§ Exercise goal:
The records below must be copied in full; omit the images.

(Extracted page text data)
..........
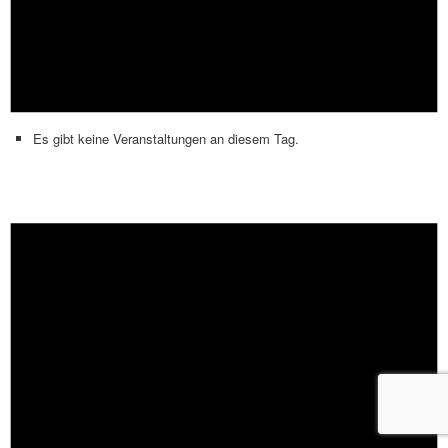
Es gibt keine Veranstaltungen an diesem Tag.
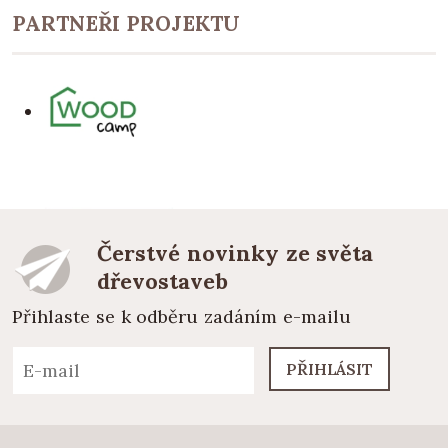
PARTNEŘI PROJEKTU
Čerstvé novinky ze světa
dřevostaveb
Přihlaste se k odběru zadáním e-mailu
PŘIHLÁSIT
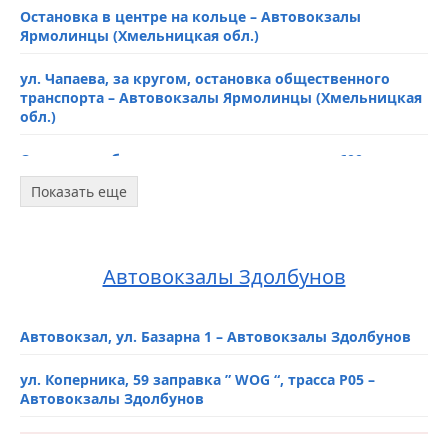
Остановка в центре на кольце – Автовокзалы
Ярмолинцы (Хмельницкая обл.)
ул. Чапаева, за кругом, остановка общественного
транспорта – Автовокзалы Ярмолинцы (Хмельницкая
обл.)
Остановка общественного транспорта, пл. 600-летия
Ярмолинец, за кругом – Автовокзалы Ярмолинцы
Показать еще
(Хмельницкая обл.)
Автобусная остановка ул. Хмельницкая 18А –
Автовокзалы Ярмолинцы (Хмельницкая обл.)
Автовокзалы Здолбунов
АЗС “ОККО”, у объездной дороги – Автовокзалы
Ярмолинцы (Хмельницкая обл.)
Автовокзал, ул. Базарна 1 – Автовокзалы Здолбунов
АЗС “ОККО”, ул. Хмельницкая, 57А – Автовокзалы
ул. Коперника, 59 заправка ” WOG “, трасса Р05 –
Ярмолинцы (Хмельницкая обл.)
Автовокзалы Здолбунов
..........
§ Solution to this task:
Es gibt keine Veranstaltungen an diesem Tag.
PARTNEŘI PROJEKTU
Čerstvé novinky ze světa
dřevostaveb
Přihlaste se k odběru zadáním e-mailu
PŘIHLÁSIT
Остановка в центре на кольце – Автовокзалы
Ярмолинцы (Хмельницкая обл.)
ул. Чапаева, за кругом, остановка общественного
транспорта – Автовокзалы Ярмолинцы (Хмельницкая
обл.)
Остановка общественного транспорта, пл. 600-летия
Ярмолинец, за кругом – Автовокзалы Ярмолинцы
Показать еще
(Хмельницкая обл.)
Автобусная остановка ул. Хмельницкая 18А –
Автовокзалы Ярмолинцы (Хмельницкая обл.)
Автовокзалы Здолбунов
АЗС “ОККО”, у объездной дороги – Автовокзалы
Ярмолинцы (Хмельницкая обл.)
Автовокзал, ул. Базарна 1 – Автовокзалы Здолбунов
АЗС “ОККО”, ул. Хмельницкая, 57А – Автовокзалы
ул. Коперника, 59 заправка ” WOG “, трасса Р05 –
Ярмолинцы (Хмельницкая обл.)
Автовокзалы Здолбунов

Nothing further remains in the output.